■ **Input records**:
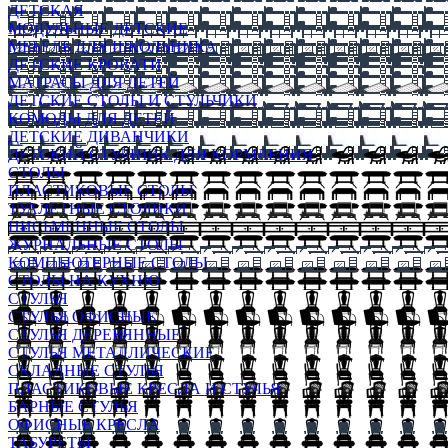
ДЕТСКАЯ
МОДУЛЬНЫЕ ДЕТСКИЕ
МЕБЕЛЬ ДЛЯ ШКОЛЬНИКА
ДЕТСКИЕ КРОВАТИ
МАТРАСЫ ДЛЯ ДЕТЕЙ
ДЕТСКИЕ СТОЛЫ И СТУЛЬЧИКИ
КОМОДЫ ДЛЯ ДЕТЕЙ
ДЕТСКИЕ ДИВАНЧИКИ
ДЕТСКИЙ СТУЛЬЧИК ДЛЯ КОРМЛЕНИЯ
СТОЛЫ
ПЛАСТИКОВЫЕ СТОЛЫ
ТУАЛЕТНЫЕ СТОЛИКИ
ПИСЬМЕННЫЕ СТОЛЫ
ЖУРНАЛЬНЫЕ СТОЛЫ
КОМПЬЮТЕРНЫЕ СТОЛЫ
СТОЛЫ НА КУХНЮ
СТУЛЬЯ
СТУЛЬЯ ОФИСНЫЕ
СТУЛЬЯ ДЕРЕВЯННЫЕ
СТУЛЬЯ МЕТАЛЛИЧЕСКИЕ
СКЛАДНЫЕ СТУЛЬЯ
ПЛАСТИКОВЫЕ КРЕСЛА И СТУЛЬЯ
БАРНЫЕ СТУЛЬЯ
ОФИСНЫЕ КРЕСЛА
ТАБУРЕТЫ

■ **Task**: Only lines with the word "ДЕТСКИЕ" go in the answer. Take them all from the entries above.

■ **Your solution**:
МОДУЛЬНЫЕ ДЕТСКИЕ
ДЕТСКИЕ КРОВАТИ
ДЕТСКИЕ СТОЛЫ И СТУЛЬЧИКИ
ДЕТСКИЕ ДИВАНЧИКИ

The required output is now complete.